O entendimento reconhece que essas atividades podem envolver condições de penosidade capazes de causar desgaste à saúde dos profissionais. O benefício, no entanto, não é automático.
Segundo a decisão, o caráter especial das atividades exercidas após 1995 pode ser reconhecido desde que haja comprovação, por perícia individual, da exposição habitual e permanente a condições concretas prejudiciais à saúde.
A discussão envolve mudanças feitas na legislação previdenciária em 1995, quando passou a ser exigida a comprovação de exposição permanente a agentes nocivos para a concessão da aposentadoria especial.
No processo, o Instituto Brasileiro de Direito Previdenciário sustentou que as atividades dessas categorias continuam marcadas por fatores que podem afetar a saúde e a integridade física dos trabalhadores.
Entre os pontos citados estão vibração do corpo inteiro, calor, ruído, postura inadequada, longas jornadas, ausência de descanso adequado e tensão psicológica permanente.
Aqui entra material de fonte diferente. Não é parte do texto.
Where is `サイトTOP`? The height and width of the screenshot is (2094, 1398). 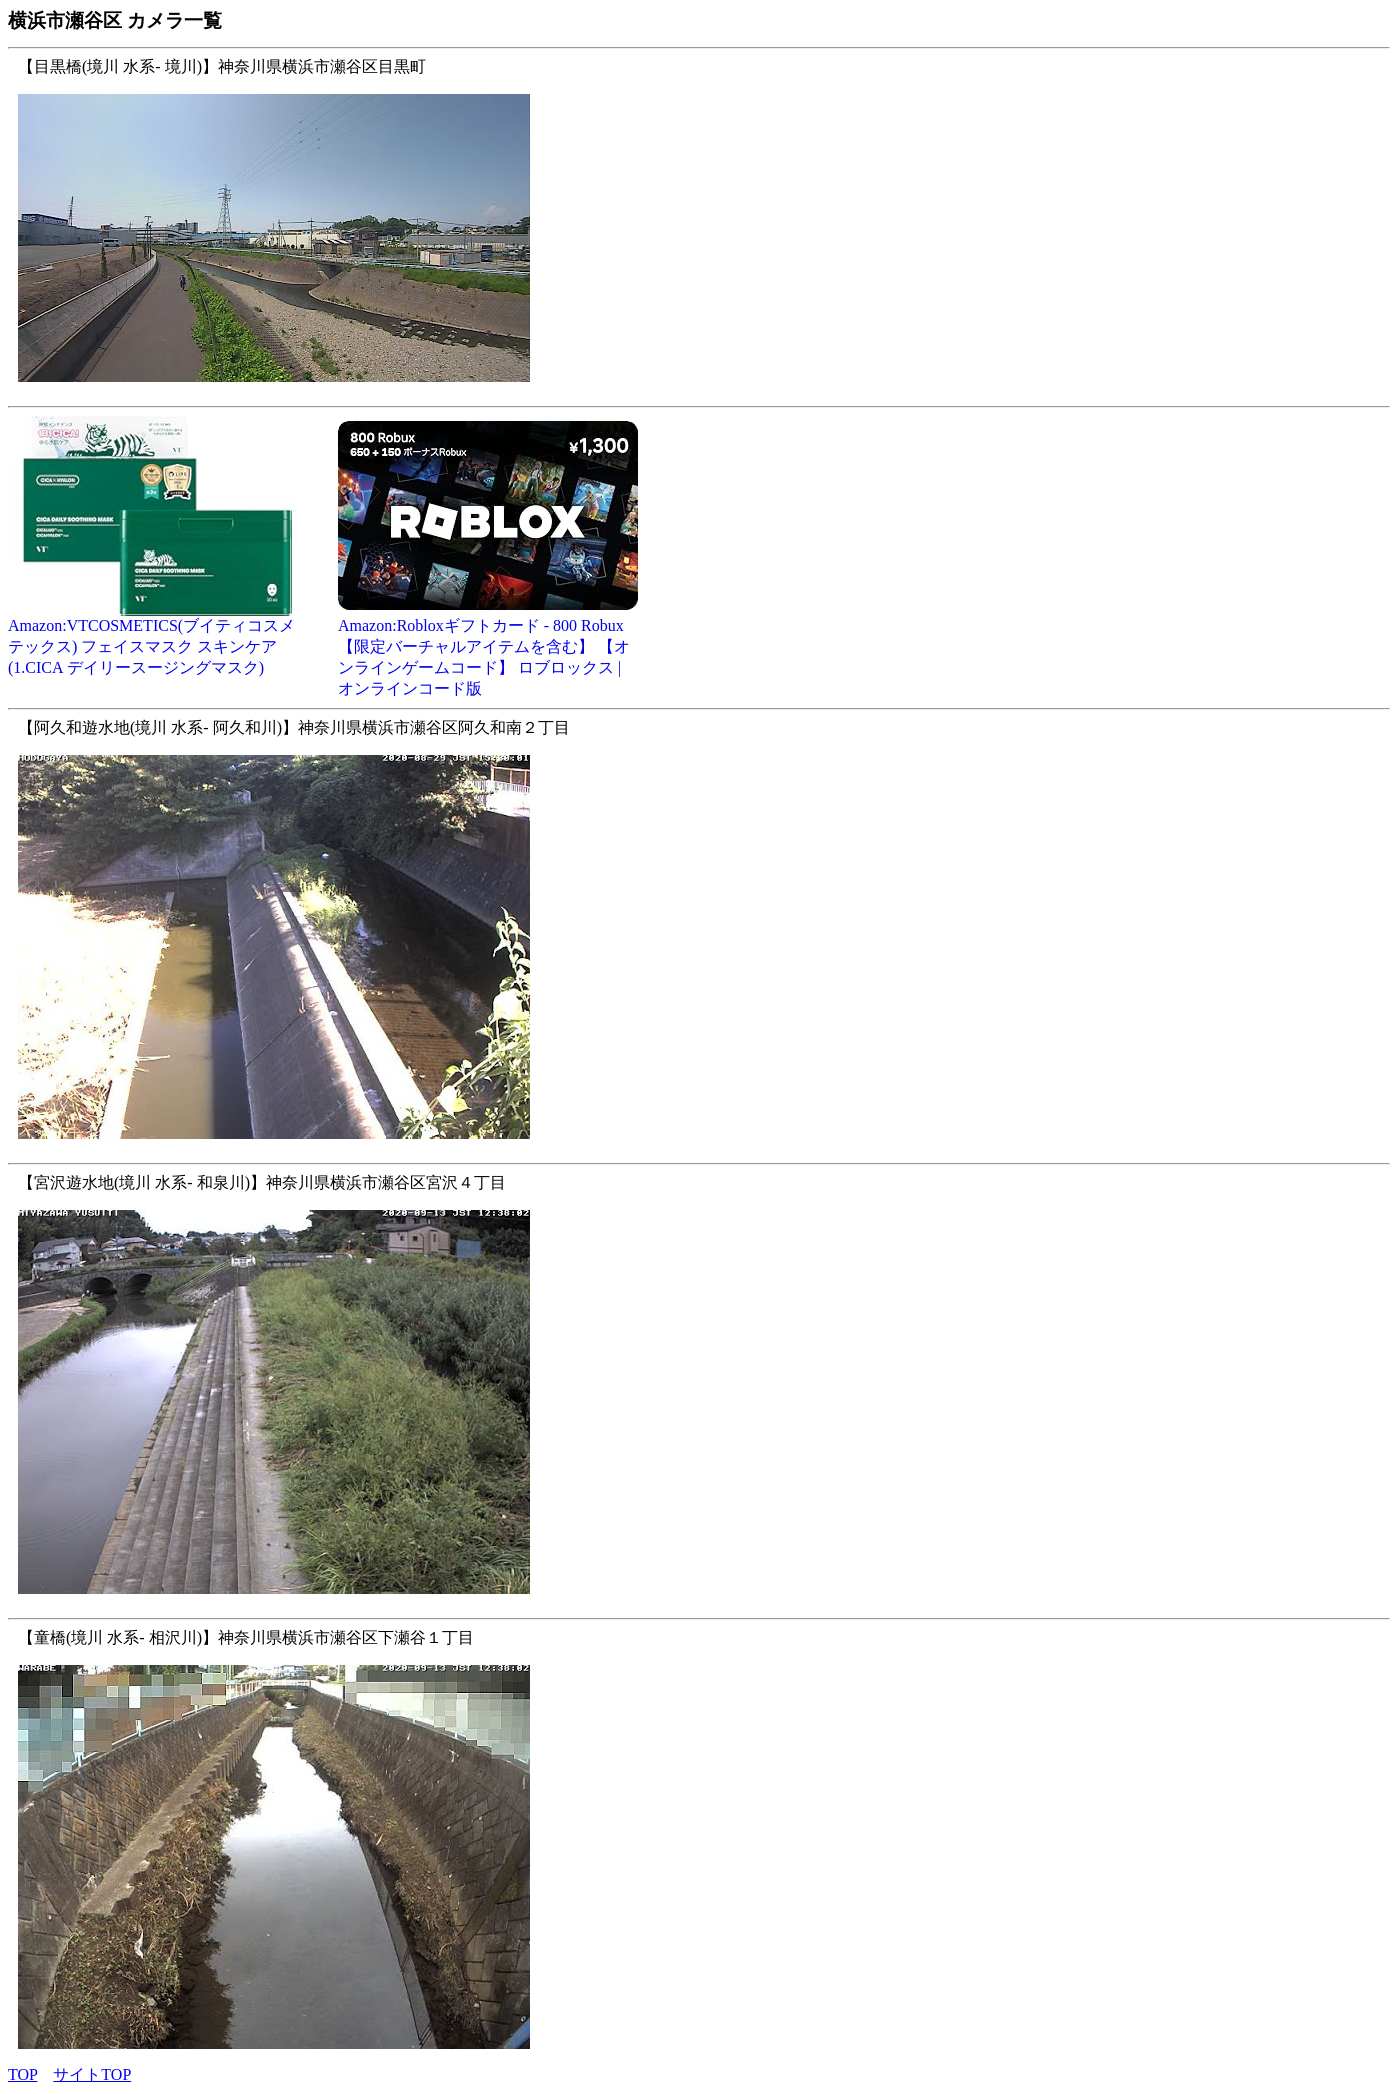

A aposentadoria especial permite que o segurado se aposente mais cedo, desde que cumpra os requisitos previstos pela legislação. Além da carência mínima de 180 contribuições, é necessário comprovar o tempo de exposição às condições nocivas.
Para quem já havia cumprido todos os requisitos antes da Reforma da Previdência, em 13 de novembro de 2019, vale o direito adquirido, sem aplicação das novas regras. Para os demais casos, devem ser observadas as regras de transição, que consideram idade, tempo de contribuição e tempo de efetiva exposição.
Com a decisão, profissionais dessas três categorias podem buscar o reconhecimento da atividade especial, mas cada caso deverá ser analisado individualmente, com base em documentos e perícia técnica.